Turner, a Cicero Republican, has announced that he will resign his seat before the General Assembly returns but he will still cast a shadow over the 2015 session.
The Speaker has scheduled an unprecedented meeting of the Ethics Committee on October 20th to consider changes.
When Turner lobbied in private for passage of a bill that benefited his family’s nursing home business earlier this year, it prompted an ethics investigation.

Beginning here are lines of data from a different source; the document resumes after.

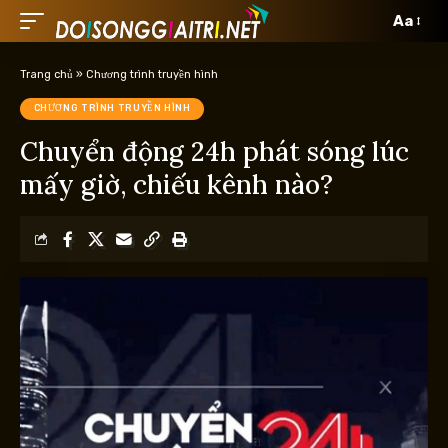
Aa
Trang chủ
»
Chương trình truyền hình
CHƯƠNG TRÌNH TRUYỀN HÌNH
Chuyển động 24h phát sóng lúc
mấy giờ, chiếu kênh nào?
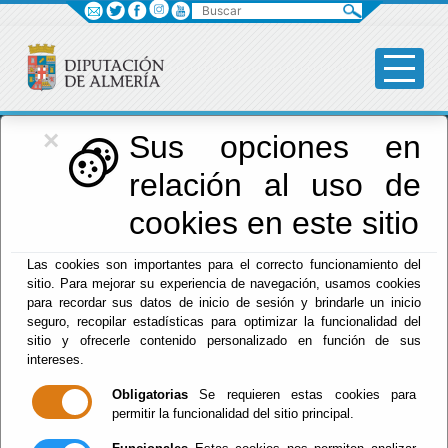
Buscar
×
Diputación
Sus opciones en
relación al uso de
Menú Diputación
cookies en este sitio
Inicio
-
Diputación
- Conferencias
Las cookies son importantes para el correcto funcionamiento del
Escuchar
sitio. Para mejorar su experiencia de navegación, usamos cookies
para recordar sus datos de inicio de sesión y brindarle un inicio
CONFERENCIA ARTE
seguro, recopilar estadísticas para optimizar la funcionalidad del
SACRO LA ESCUELA
sitio y ofrecerle contenido personalizado en función de sus
MURCIANA
SALZILLO HUERCAL
intereses.
OVERA 17
SEPTIEMBRE 2026
Obligatorias
Se requieren estas cookies para
permitir la funcionalidad del sitio principal.
Del : 17/09/2026 Al: 31/08/2026
Lugar:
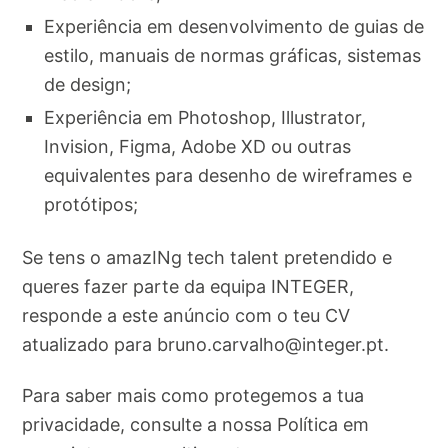
Experiência em desenvolvimento de guias de
estilo, manuais de normas gráficas, sistemas
de design;
Experiência em Photoshop, Illustrator,
Invision, Figma, Adobe XD ou outras
equivalentes para desenho de wireframes e
protótipos;
Se tens o amazINg tech talent pretendido e
queres fazer parte da equipa INTEGER,
responde a este anúncio com o teu CV
atualizado para
bruno.carvalho@integer.pt
.
Para saber mais como protegemos a tua
privacidade, consulte a nossa Política em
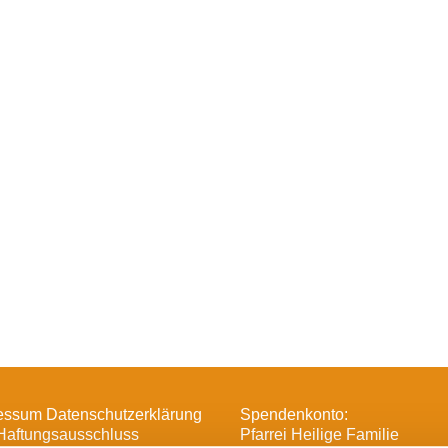
essum Datenschutzerklärung
Spendenkonto:
Haftungsausschluss
Pfarrei Heilige Familie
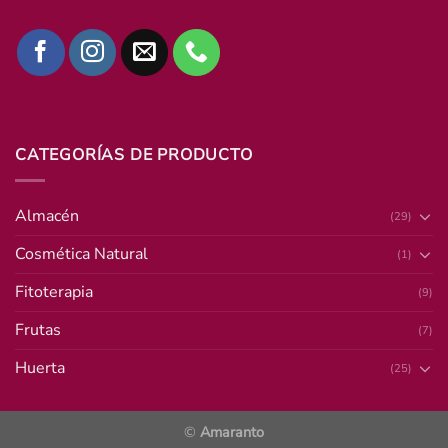
CATEGORÍAS DE PRODUCTO
Almacén
(29)
Cosmética Natural
(1)
Fitoterapia
(9)
Frutas
(7)
Huerta
(25)
©
Amaranto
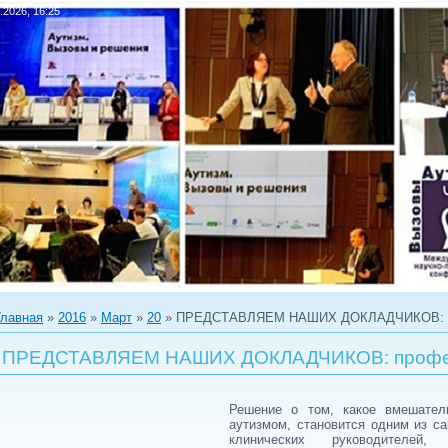
.2026, 16:25
Главная
»
2016
»
Март
»
20
» ПРЕДСТАВЛЯЕМ НАШИХ ДОКЛАДЧИКОВ: пр
ПРЕДСТАВЛЯЕМ НАШИХ ДОКЛАДЧИКОВ: профес
Решение о том, какое вмешател
аутизмом, становится одним из с
клинических руководителей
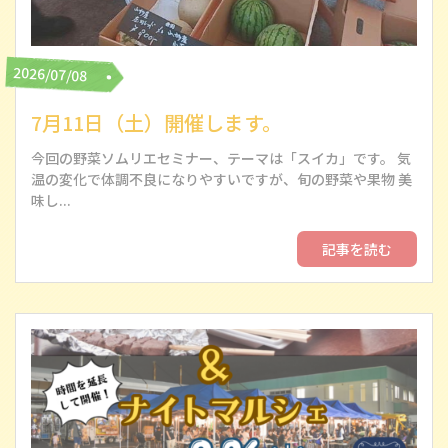
2026/07/08
7月11日（土）開催します。
今回の野菜ソムリエセミナー、テーマは「スイカ」です。 気
温の変化で体調不良になりやすいですが、旬の野菜や果物 美
味し...
記事を読む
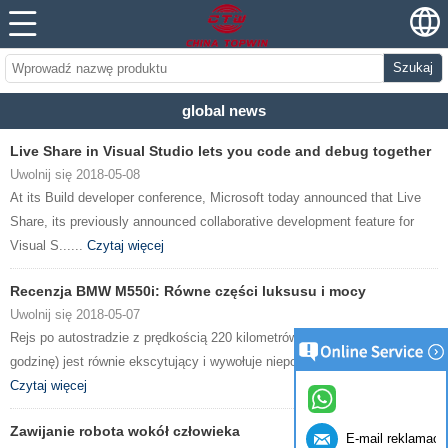
Szukaj
global news
Live Share in Visual Studio lets you code and debug together
Uwolnij się 2018-05-08
At its Build developer conference, Microsoft today announced that Live
Share, its previously announced collaborative development feature for
Visual S......
Czytaj więcej
Recenzja BMW M550i: Równe części luksusu i mocy
Uwolnij się 2018-05-07
Rejs po autostradzie z prędkością 220 kilometrów na godzinę (136 mil na
godzinę) jest równie ekscytujący i wywołuje niepokój, ponieważ mój......
Czytaj więcej
Zawijanie robota wokół człowieka
E-mail reklamacji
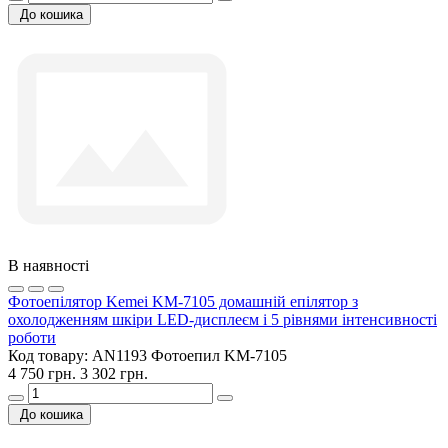
До кошика
В наявності
Фотоепілятор Kemei KM-7105 домашній епілятор з
охолодженням шкіри LED-дисплеєм і 5 рівнями інтенсивності
роботи
Код товару:
AN1193 Фотоепил KM-7105
4 750 грн.
3 302 грн.
До кошика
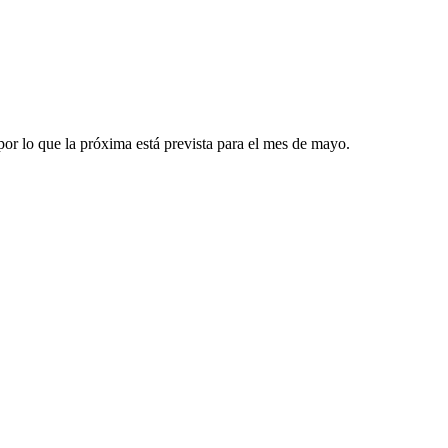
por lo que la próxima está prevista para el mes de mayo.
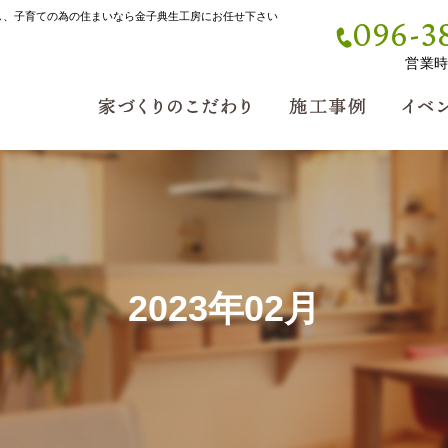
し、子育ての為の住まいなら金子典生工房にお任せ下さい
096-3
営業時間
2023年02月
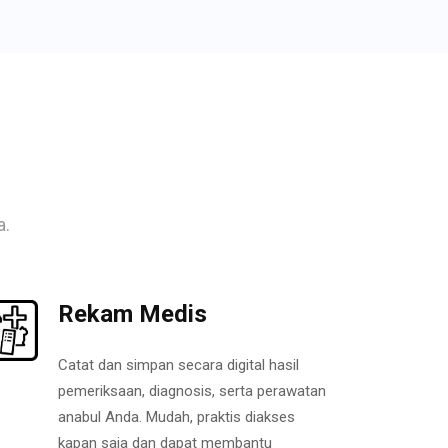
a.
Rekam Medis
Catat dan simpan secara digital hasil
pemeriksaan, diagnosis, serta perawatan
anabul Anda. Mudah, praktis diakses
kapan saja dan dapat membantu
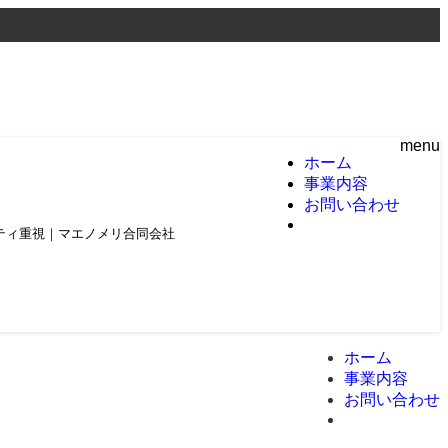
menu
ホーム
事業内容
お問い合わせ
頼とクオリティ重視｜マエノメリ合同会社
ホーム
事業内容
お問い合わせ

That investigation found that he violated no laws.
“Our pledge is to strengthen those disclosure laws,” said Bosma, “increase transparency, and to seek to safeguard the public trust.”
It’s because Turner had over a million dollars at stake in a deal that was announced just a few months after lawmakers went home.
“I learned that there are some areas with the statement of economic interest that we can do better,” said Ethics Committee Chairman Greg Steuerwald. “We can make them more transparent and I think that’s one of the things we’re gonna deal with.”
Turner may also spark changes in the election laws because he will stay on the ballot even though he’s announced plans to resign following the election.
“Hopefully there will be some change in that, some leeway for people who have announced that they are not going to serve after the election to be replaced on the ballot,” said Bosma. “It would seem to be the fairest to voters.”
The Republican House Speaker pledged that the ethics reform effort will be bi-partisan and Democratic Leader Scott Pelath is on board.
He released a statement applauding the ethic reform elements of the GOP proposal.